U.S. trade trouble continues with a “Phase One Deal” less than imminent, the IEA asserts how U.S. shale-oil production will reshape global energy markets and don’t hold your breath on a December Fed rate cut.
Trading Troubles: The “Phase One” trade deal talks have hit a rocky patch over agriculture. While President Trump had said China would buy up to $50 billion in agricultural products, China is now leery of committing to a specific dollar amount. Meanwhile, the U.S. is asking for stronger Chinese regulation on IP protections and to open up financial markets. Additionally, questions are now being raised about whether or not Trump would be willing to roll back tariffs already in place. If China and the U.S. are not able to iron out these wrinkles soon, the markets will be disappointed after rallying on the back of the announced partial deal last month. Elsewhere, talks of a larger-than-expected trade deal between the U.S. and Turkey are heating up.
IEA Oil Forecast: The International Energy Agency (IEA) released its forecast this week stating the U.S. shale-oil production will reshape global energy markets in the years to come, bolstering the country’s influence over OPEC nations. The IEA said that even as annual U.S. production growth slows from its pace in recent years, policies already announced mean that the country will account for 85% of the increase in global oil production to 2030.

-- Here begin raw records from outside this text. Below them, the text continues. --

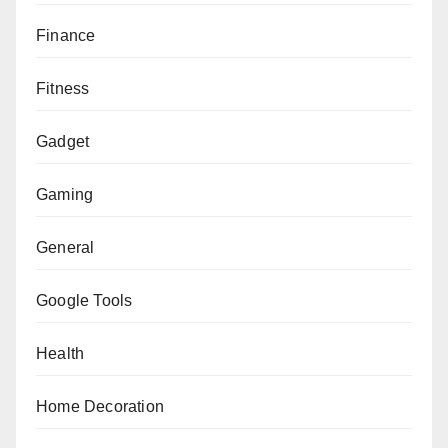
Finance
Fitness
Gadget
Gaming
General
Google Tools
Health
Home Decoration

A Tale of Two Speeches: Federal Reserve Chairman Jerome Powell in his speeches to both the Joint Economic Committee and the House Budget Committee reinforced the Fed’s ‘wait-and-see’ approach, signaling a fourth rate cut is unlikely in December. However, Powell did not take a change in the fed funds rate in 2020 off the table. He noted that downside risks for the economy remain. Separately, after being prompted, Powell noted that negative rates are inappropriate for the U.S. economy.